Here is Connie's recollection of her first spanking.

Although I was never, consciously, turned on when my father spanked me, I began at a very early age to be definitely turned on by seeing or hearing other children spanked, and this happened more often in my childhood than it does today. Gradually, I began to be stimulated by envisioning myself being spanked by someone other than my father, and these fantasies intensified after puberty, when my father was no longer spanking me.

Soon, these desires became as unchangeable a part of me as the color of my eyes — truly. Another factor that I have often thought important in the development of my orientation is that I was always punished for any kind of sexual play or activity. Unfortunately, I turned out to be rather precocious in this respect at an early age.
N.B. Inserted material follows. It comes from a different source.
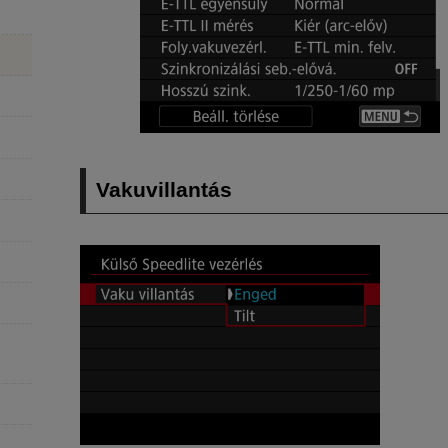
Vakuvillantás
Attitudes were still pretty puritanical during this time. My very first spanking, in fact, came as a result of what was taken as a sexual interest (although it was quite innocent), when I was three and a half years old. I remember it vividly, which in itself probably foreshadows mydevelopmentelpment of this need. I remember it as though it were yesterday, sitting on the sofa in our living room. It must have been around bedtime, because I was wearing those pajamas that children used to wear that cover the feet and have a buttoned flap in the back. I was playing with my doll, and was, at this time, comparing her anatomy with my own. This ended up with my unbuttoning the front of my jammies and reaching down between my legs, because my doll did not look or feel like I did there. I was oblivious to my parents reading nearby, until I heard my mother say "Look what she's doing."

My father threw down his newspaper, stood up and towered over me, as all adults must seem to tower to children that age. "I guess it's time she learned what will happen when she misbehaves," he said to my mother. He then picked up a folding rooftop that fitted over my small dollhouse, and pulled me off of the sofa. He unbuttoned the flap of my pajamas, leaving my little bottom bare. The rooftop made an excellent paddle, as I soon learned to my sorrow. At first I thought my Daddy must be playing some kind of a new game with me, but soon I was screaming, because those smacks hurt so very much. In no time at all, my bottom must have been scarlet. At one point, I recall looking over at my mother through my tears. She had just the slightest smile on her lips, and I have since wondered if she was enjoying the scene, but I don't believe so now, because she never showed any such tendency later on, and in fact, would sometimes prevail upon my father to stop whipping me, when she thought he was too severe. I imagine it was just because it was my first spanking, and it may not have been as hard as I remember it to her eyes. Or, she may have been remembering her own childhood spankings. When my father had set me back on the sofa, he said "Little girls do not play with themselves down there. It is very naughty." Later, when I calmed down, I was put to bed — by my father — with much hugging and kissing. As a man once said to me, "Good God! How could you not have developed these tendencies?"